SPECIFICATION Improvements relating to variable speed form-fill-seal machines The present invention relates to a form-fill-seal machine which takes a web of plastic film material and forms it into a tube into which a product commodity is loaded and the tube is then transversely sealed, and preferably simultaneously severed, at regular intervals to define discrete packages containing the product commodity.

Form-fill-seal machines may be horizontal form-fill-seal (HFFS) machines in which normally the product will be one or more discrete articles which can be packed in the individual packages, but it is known to provide vertical form-fill-seal (VFFS) machines in which the product commodity is normally a liquid or a granular or powdery material which settles onto one of the transverse seal lines during formation, that seal line then defining the floor of the package in question.

In a form-fill-seal machine it is desirable to be able to change the speed of operation in order to suit the number of packages to be formed per unit time. For example, depending on the nature of the product it may be necessary to adapt the speed of operation of the FFS machine to the rate of supply of that product; alternatively, it may be desirable to change the rate of production in order to suit subseguent handling operations.

It has been known in the past to provide for variation of the operating speed of an HFFS machine, for example from U.S. Patent No. 4,073,116 (BAKER PERKINS HOLDINGS LIMITED), and means have been provided for carefully maintaining the speed of movement of the sealing jaws while in contact with the horizontally moving tube at the sealing station, to ensure accurate registration of the seal line relative to the moving film. The machine of U.S. Patent No. 4,073,116 also includes provision for adjusting the length of the packages formed, i.e. by varying the spacing between successive seals.

In the prior art, it has been most important to relate the speed of movement of the jaws, and hence the dwell time of the jaws in contact with the formed tube, to the rate of advance of the tube from the tube-forming box where the flat film is formed into a tube, and this has involved a dwell time which changes in direct proportion to the speed of the machine main drive and hence to the rate of production of the packages.

Accordingly, the present invention provides a form-fill-seal machine including means for adjusting the machine speed, and means responsive to the cyclic operation of the machine for cyclically varying the speed of operation of the sealing means such that the time for which the film material is subjected to a sealing operation by the sealing means is maintained substantially constant despite varying machine throughput speeds.

In order that the present invention may more readily be understood the following description is given, merely by way of example, with reference to the accompanying drawings in which: FIGURE 1 is a side elevational view of the sealing jaws and associated photocells at the sealing station of an HFFS machine in accordance with the present invention; FIGURE 2 is a circuit diagram showing the connection of the two photocells and their associated relays; and FIGURE 3 is a diagram showing the main drive motor speed change circuit responsive to the relays of Figure 2.
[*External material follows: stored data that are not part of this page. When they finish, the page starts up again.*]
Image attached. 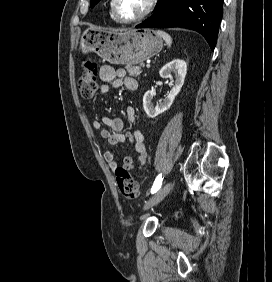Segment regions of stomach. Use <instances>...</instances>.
<instances>
[{
  "mask_svg": "<svg viewBox=\"0 0 272 282\" xmlns=\"http://www.w3.org/2000/svg\"><path fill=\"white\" fill-rule=\"evenodd\" d=\"M162 47V38L150 29H87L79 43L82 54L94 52L111 64L127 65L151 58Z\"/></svg>",
  "mask_w": 272,
  "mask_h": 282,
  "instance_id": "0dacf381",
  "label": "stomach"
}]
</instances>
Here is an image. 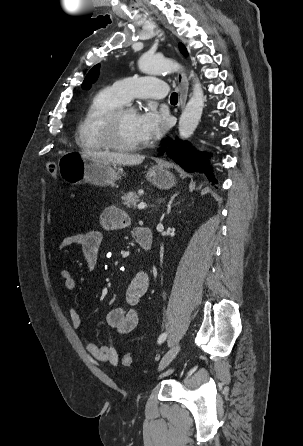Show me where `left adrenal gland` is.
I'll return each instance as SVG.
<instances>
[{"instance_id": "left-adrenal-gland-1", "label": "left adrenal gland", "mask_w": 303, "mask_h": 446, "mask_svg": "<svg viewBox=\"0 0 303 446\" xmlns=\"http://www.w3.org/2000/svg\"><path fill=\"white\" fill-rule=\"evenodd\" d=\"M179 195V193H176V194H174L173 196H171V198H170V200H169V202H168V204H167V210H166V214H170V212H171V207H172V204H173V201L175 200V198L177 197ZM161 202V201H160ZM159 202V203H160Z\"/></svg>"}]
</instances>
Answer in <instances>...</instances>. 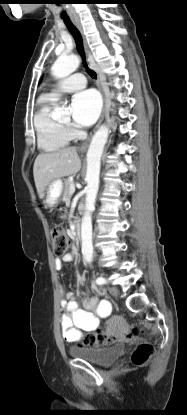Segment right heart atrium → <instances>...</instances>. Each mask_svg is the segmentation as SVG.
Wrapping results in <instances>:
<instances>
[{
    "label": "right heart atrium",
    "instance_id": "d8ad5b80",
    "mask_svg": "<svg viewBox=\"0 0 187 415\" xmlns=\"http://www.w3.org/2000/svg\"><path fill=\"white\" fill-rule=\"evenodd\" d=\"M68 131L71 133V135L75 134V130L72 127H67Z\"/></svg>",
    "mask_w": 187,
    "mask_h": 415
}]
</instances>
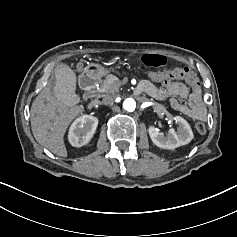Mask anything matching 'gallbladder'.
I'll use <instances>...</instances> for the list:
<instances>
[{"label": "gallbladder", "instance_id": "gallbladder-1", "mask_svg": "<svg viewBox=\"0 0 237 237\" xmlns=\"http://www.w3.org/2000/svg\"><path fill=\"white\" fill-rule=\"evenodd\" d=\"M55 94L60 102L71 104L75 98L74 75L71 66L62 65L57 70Z\"/></svg>", "mask_w": 237, "mask_h": 237}]
</instances>
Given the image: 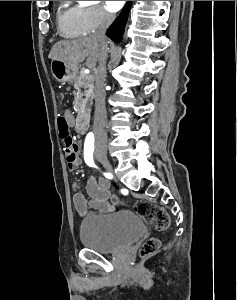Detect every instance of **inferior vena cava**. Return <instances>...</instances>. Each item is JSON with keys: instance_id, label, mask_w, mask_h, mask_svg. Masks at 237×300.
<instances>
[{"instance_id": "inferior-vena-cava-1", "label": "inferior vena cava", "mask_w": 237, "mask_h": 300, "mask_svg": "<svg viewBox=\"0 0 237 300\" xmlns=\"http://www.w3.org/2000/svg\"><path fill=\"white\" fill-rule=\"evenodd\" d=\"M115 19L114 13L103 11L102 21L97 29L94 31L92 37L100 41L101 49L98 59V69H96L95 79V111H94V133L96 139H104L106 141L107 135L104 129L106 123V107H105V81H106V61H107V43L106 31Z\"/></svg>"}]
</instances>
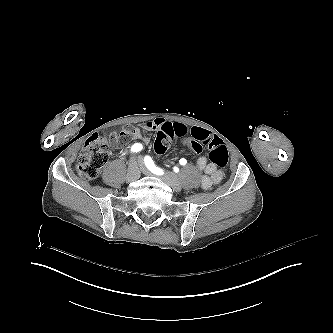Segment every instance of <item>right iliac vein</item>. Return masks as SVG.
Here are the masks:
<instances>
[{
    "mask_svg": "<svg viewBox=\"0 0 333 333\" xmlns=\"http://www.w3.org/2000/svg\"><path fill=\"white\" fill-rule=\"evenodd\" d=\"M139 177V173H138V169H137V165L136 162L132 159L130 162V166H129V172L127 174V181L128 182H133L136 181Z\"/></svg>",
    "mask_w": 333,
    "mask_h": 333,
    "instance_id": "1",
    "label": "right iliac vein"
}]
</instances>
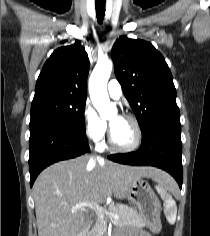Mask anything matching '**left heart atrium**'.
<instances>
[{
  "label": "left heart atrium",
  "instance_id": "1",
  "mask_svg": "<svg viewBox=\"0 0 210 236\" xmlns=\"http://www.w3.org/2000/svg\"><path fill=\"white\" fill-rule=\"evenodd\" d=\"M120 119H121V117H120V116H117V117L114 119V121L111 123V126L114 125V124H116Z\"/></svg>",
  "mask_w": 210,
  "mask_h": 236
}]
</instances>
Figure 1 shows upper and lower rotating sealing jaw carriers 1 and 2, respectively, the upper carrier 1 being rotatable in the clockwise direction and co-operating with the anti-clockwise-moving lower carrier 2. The jaw carriers operate on respective fixed axis rotatable drive shafts 1' and 2' mechanically linked to the machine main drive motor.
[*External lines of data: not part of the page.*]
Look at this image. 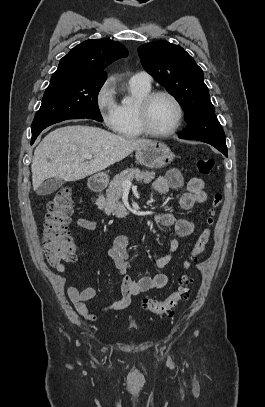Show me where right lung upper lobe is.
Here are the masks:
<instances>
[{
    "label": "right lung upper lobe",
    "mask_w": 265,
    "mask_h": 407,
    "mask_svg": "<svg viewBox=\"0 0 265 407\" xmlns=\"http://www.w3.org/2000/svg\"><path fill=\"white\" fill-rule=\"evenodd\" d=\"M127 55V49L119 42L110 39L86 40L60 60L53 76L68 75L76 79L105 82L106 73L103 70Z\"/></svg>",
    "instance_id": "right-lung-upper-lobe-1"
}]
</instances>
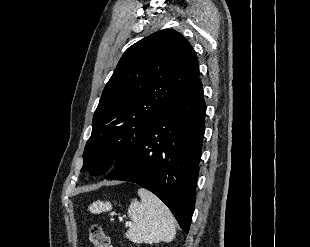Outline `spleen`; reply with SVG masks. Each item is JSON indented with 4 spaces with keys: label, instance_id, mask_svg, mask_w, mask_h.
Masks as SVG:
<instances>
[{
    "label": "spleen",
    "instance_id": "1",
    "mask_svg": "<svg viewBox=\"0 0 310 247\" xmlns=\"http://www.w3.org/2000/svg\"><path fill=\"white\" fill-rule=\"evenodd\" d=\"M138 195L141 201L133 199L128 216L132 220L126 238L134 243L171 242L176 234L175 219L168 207L153 193L140 188ZM111 209L110 202L96 201L89 210L101 213Z\"/></svg>",
    "mask_w": 310,
    "mask_h": 247
}]
</instances>
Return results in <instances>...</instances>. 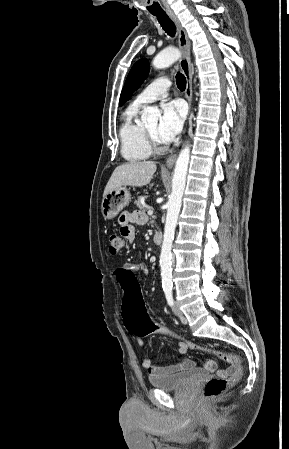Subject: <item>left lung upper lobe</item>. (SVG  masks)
<instances>
[{
    "label": "left lung upper lobe",
    "instance_id": "5c2ea615",
    "mask_svg": "<svg viewBox=\"0 0 289 449\" xmlns=\"http://www.w3.org/2000/svg\"><path fill=\"white\" fill-rule=\"evenodd\" d=\"M148 73L149 64L147 59H140L134 64L122 89L119 105H123L129 99L133 91L140 87Z\"/></svg>",
    "mask_w": 289,
    "mask_h": 449
}]
</instances>
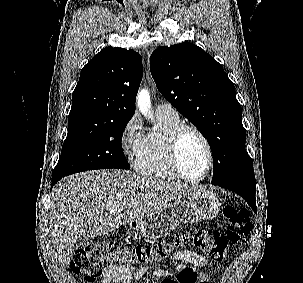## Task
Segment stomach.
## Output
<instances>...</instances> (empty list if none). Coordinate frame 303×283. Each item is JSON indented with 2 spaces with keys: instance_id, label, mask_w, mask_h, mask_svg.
<instances>
[{
  "instance_id": "0dacf381",
  "label": "stomach",
  "mask_w": 303,
  "mask_h": 283,
  "mask_svg": "<svg viewBox=\"0 0 303 283\" xmlns=\"http://www.w3.org/2000/svg\"><path fill=\"white\" fill-rule=\"evenodd\" d=\"M218 196L209 190L200 189L182 195L164 210L136 222V230L148 239H159L170 234L179 223H194L210 220L219 212Z\"/></svg>"
}]
</instances>
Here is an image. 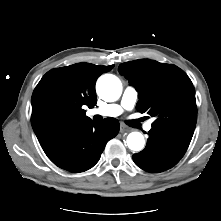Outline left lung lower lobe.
<instances>
[{
  "label": "left lung lower lobe",
  "instance_id": "0a47b994",
  "mask_svg": "<svg viewBox=\"0 0 221 221\" xmlns=\"http://www.w3.org/2000/svg\"><path fill=\"white\" fill-rule=\"evenodd\" d=\"M144 150L133 155L135 164L141 169L158 173L179 162L190 142L180 139L165 131L151 129Z\"/></svg>",
  "mask_w": 221,
  "mask_h": 221
}]
</instances>
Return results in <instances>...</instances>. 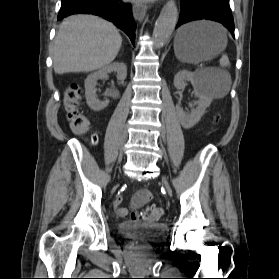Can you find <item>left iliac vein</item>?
<instances>
[{"label":"left iliac vein","instance_id":"left-iliac-vein-1","mask_svg":"<svg viewBox=\"0 0 279 279\" xmlns=\"http://www.w3.org/2000/svg\"><path fill=\"white\" fill-rule=\"evenodd\" d=\"M162 181H163V184H164V187L166 188L167 192L168 193H171V188H170V185L169 183L167 182L166 178H162Z\"/></svg>","mask_w":279,"mask_h":279}]
</instances>
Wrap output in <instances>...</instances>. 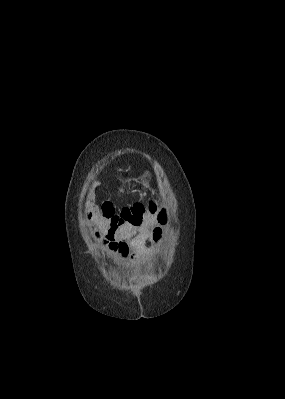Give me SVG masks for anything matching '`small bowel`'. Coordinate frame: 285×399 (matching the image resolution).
Here are the masks:
<instances>
[{
  "label": "small bowel",
  "mask_w": 285,
  "mask_h": 399,
  "mask_svg": "<svg viewBox=\"0 0 285 399\" xmlns=\"http://www.w3.org/2000/svg\"><path fill=\"white\" fill-rule=\"evenodd\" d=\"M157 208L154 210L148 211L145 206L138 205L135 208H126L125 210L122 211V217L124 218V224L122 226H119L114 230L115 237H123L129 239L132 235V231H134L135 226V221H132L133 218H137L140 215L144 216V218H147L151 221H156L158 219L157 215ZM142 226V225H141ZM142 232L141 234L137 237L135 243L138 247L141 248L142 242L146 239L150 240L154 246L158 245V242L161 238L162 231L160 228H156L154 232L149 233L143 228L141 229ZM112 238L114 237H109ZM141 254L145 255L146 253L144 250L141 248L140 249Z\"/></svg>",
  "instance_id": "1"
}]
</instances>
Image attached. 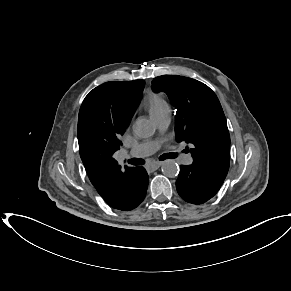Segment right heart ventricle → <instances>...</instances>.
<instances>
[{
    "label": "right heart ventricle",
    "mask_w": 291,
    "mask_h": 291,
    "mask_svg": "<svg viewBox=\"0 0 291 291\" xmlns=\"http://www.w3.org/2000/svg\"><path fill=\"white\" fill-rule=\"evenodd\" d=\"M145 106L151 116L169 110V105L166 100L160 94L151 91L147 94L145 99Z\"/></svg>",
    "instance_id": "1"
}]
</instances>
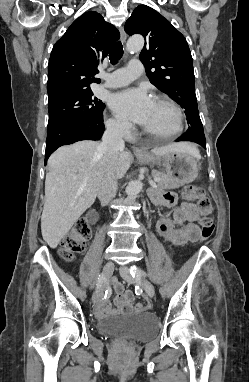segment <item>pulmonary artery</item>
<instances>
[{"instance_id":"e3ab8cb5","label":"pulmonary artery","mask_w":249,"mask_h":382,"mask_svg":"<svg viewBox=\"0 0 249 382\" xmlns=\"http://www.w3.org/2000/svg\"><path fill=\"white\" fill-rule=\"evenodd\" d=\"M143 71V64L139 60H131L126 67L117 69L111 74L103 75L104 86L119 88L128 85L139 77Z\"/></svg>"}]
</instances>
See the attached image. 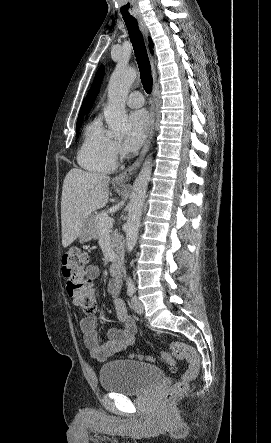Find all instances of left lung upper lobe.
<instances>
[{
	"instance_id": "left-lung-upper-lobe-1",
	"label": "left lung upper lobe",
	"mask_w": 271,
	"mask_h": 443,
	"mask_svg": "<svg viewBox=\"0 0 271 443\" xmlns=\"http://www.w3.org/2000/svg\"><path fill=\"white\" fill-rule=\"evenodd\" d=\"M104 66H100V68L98 69L96 76L94 78V82L87 94V98H86V110L87 113L90 111V109L92 108V104L96 98V96L99 93L100 90V86H101V82L103 80L104 77Z\"/></svg>"
}]
</instances>
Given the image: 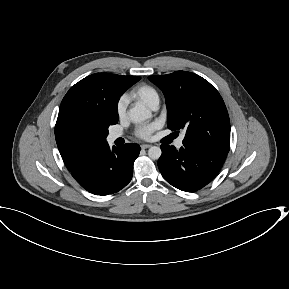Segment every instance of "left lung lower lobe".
<instances>
[{
    "instance_id": "left-lung-lower-lobe-1",
    "label": "left lung lower lobe",
    "mask_w": 289,
    "mask_h": 289,
    "mask_svg": "<svg viewBox=\"0 0 289 289\" xmlns=\"http://www.w3.org/2000/svg\"><path fill=\"white\" fill-rule=\"evenodd\" d=\"M161 150L158 167L162 176L186 192H195L210 183L227 156L226 152L186 141L179 150L169 145H161Z\"/></svg>"
}]
</instances>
Given that the two jaw carriers 1 and 2 rotate in synchronism, albeit in opposite directions of rotation, a first photocell PC1 in advance of the top dead centre position of the lower sealing jaw carrier 2 and a second photocell PC2 just beyond the top dead centre position of the lower jaw carrier 2 are sufficient to sense the progress of the sealing operation on a film (not shown) advancing between the two jaws 5 and 6, carried by the jaw carriers 1 and 2, respectively.
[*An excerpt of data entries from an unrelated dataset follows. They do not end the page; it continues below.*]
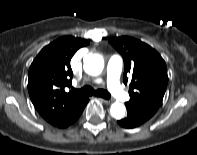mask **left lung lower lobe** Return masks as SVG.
<instances>
[{
    "label": "left lung lower lobe",
    "mask_w": 197,
    "mask_h": 155,
    "mask_svg": "<svg viewBox=\"0 0 197 155\" xmlns=\"http://www.w3.org/2000/svg\"><path fill=\"white\" fill-rule=\"evenodd\" d=\"M148 118L138 113L133 108L127 107V117L118 120L120 126L124 128H135L146 122Z\"/></svg>",
    "instance_id": "1"
}]
</instances>
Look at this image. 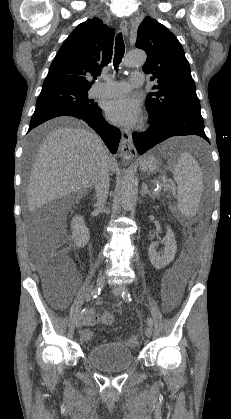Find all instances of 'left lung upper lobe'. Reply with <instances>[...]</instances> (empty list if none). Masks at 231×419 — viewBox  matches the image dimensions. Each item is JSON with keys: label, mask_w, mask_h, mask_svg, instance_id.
<instances>
[{"label": "left lung upper lobe", "mask_w": 231, "mask_h": 419, "mask_svg": "<svg viewBox=\"0 0 231 419\" xmlns=\"http://www.w3.org/2000/svg\"><path fill=\"white\" fill-rule=\"evenodd\" d=\"M136 47L147 53L143 71L151 73V80L157 81L153 86L155 91L146 99L149 112L160 114L186 107L200 108L183 47L164 25L146 17L139 25Z\"/></svg>", "instance_id": "5c2ea615"}]
</instances>
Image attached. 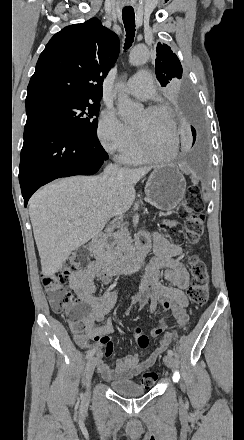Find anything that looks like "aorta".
<instances>
[{
    "instance_id": "1",
    "label": "aorta",
    "mask_w": 244,
    "mask_h": 440,
    "mask_svg": "<svg viewBox=\"0 0 244 440\" xmlns=\"http://www.w3.org/2000/svg\"><path fill=\"white\" fill-rule=\"evenodd\" d=\"M149 58V51L146 47L138 46L135 47L129 55V62L132 65H141L145 63ZM118 89L122 88V84H118ZM118 112L123 120L127 124H131L137 120L141 111L142 105L140 103L131 100L128 95L124 93L118 94L117 101Z\"/></svg>"
}]
</instances>
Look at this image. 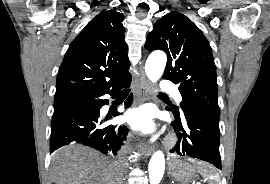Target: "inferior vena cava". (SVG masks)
Masks as SVG:
<instances>
[{"label":"inferior vena cava","instance_id":"1","mask_svg":"<svg viewBox=\"0 0 270 184\" xmlns=\"http://www.w3.org/2000/svg\"><path fill=\"white\" fill-rule=\"evenodd\" d=\"M128 149L129 148L126 146L124 148H122V150L119 152V158L115 162L119 173L124 169V158L126 157V155L128 153Z\"/></svg>","mask_w":270,"mask_h":184}]
</instances>
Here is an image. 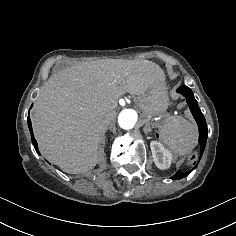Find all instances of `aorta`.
Wrapping results in <instances>:
<instances>
[{
  "label": "aorta",
  "instance_id": "762f6f07",
  "mask_svg": "<svg viewBox=\"0 0 236 236\" xmlns=\"http://www.w3.org/2000/svg\"><path fill=\"white\" fill-rule=\"evenodd\" d=\"M137 112L133 109H124L118 116V123L122 129H132L137 122Z\"/></svg>",
  "mask_w": 236,
  "mask_h": 236
}]
</instances>
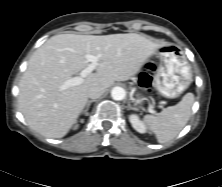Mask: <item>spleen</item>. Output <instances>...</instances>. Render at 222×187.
Returning <instances> with one entry per match:
<instances>
[{"label": "spleen", "instance_id": "obj_1", "mask_svg": "<svg viewBox=\"0 0 222 187\" xmlns=\"http://www.w3.org/2000/svg\"><path fill=\"white\" fill-rule=\"evenodd\" d=\"M194 95L187 93L182 100L165 108L157 115H145L144 122L155 134L159 143H167L174 139L184 128L191 116Z\"/></svg>", "mask_w": 222, "mask_h": 187}]
</instances>
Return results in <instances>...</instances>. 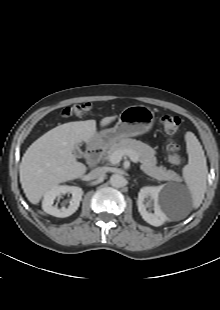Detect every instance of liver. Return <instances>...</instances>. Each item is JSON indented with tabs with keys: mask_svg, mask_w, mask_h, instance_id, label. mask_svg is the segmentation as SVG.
<instances>
[{
	"mask_svg": "<svg viewBox=\"0 0 220 310\" xmlns=\"http://www.w3.org/2000/svg\"><path fill=\"white\" fill-rule=\"evenodd\" d=\"M105 117L101 126L115 120ZM96 136V121H75L59 125L33 142L19 166L20 183L27 199L38 204L52 187L82 177L87 167L76 160L73 149L91 143Z\"/></svg>",
	"mask_w": 220,
	"mask_h": 310,
	"instance_id": "1",
	"label": "liver"
}]
</instances>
Figure 2 shows the photocell PC1 energised by lines 3a and 3b and the photocell PC2 energised by corresponding lines 4a and 4b, lines 3a and 4a being interconnected by a bridging conductor A and lines 3b and 4b being linked by a bridging conductor B.

A relay R1 is shunted between a signal line 7 and the energising line 3b of photocell PC1, and likewise a relay R2 is shunted between the signal line 8 and the energising line 4b of the photocell PC2. The output of each of the photocells PC1 and PC2 will change value as the lower sealing jaw 6 conceals the photocell PC1 and PC2, respectively, from its associated infra-red emitter (not shown).

Figure 3 illustrates the configuration of the circuit before the lower sealing jaw 6 conceals the photocell PC1.

Once the jaw 6 causes the photocell PC1 to "lose sight" of its infra-red emitter, the relay R1 operates to close contact RC1 in Figure 3.

At this time the normally closed contact RC2 (Figure 3) will already be closed and as a result the relay R3 is energised to close selfholding contact SRC3 (Figure 3) so that once the photocell PC1 is again exposed to infrared emission from its associated emitter, to re-open the normally open contact RC1 by de energising the relay R1 of Figure 2, the relay R3 will remain conducting.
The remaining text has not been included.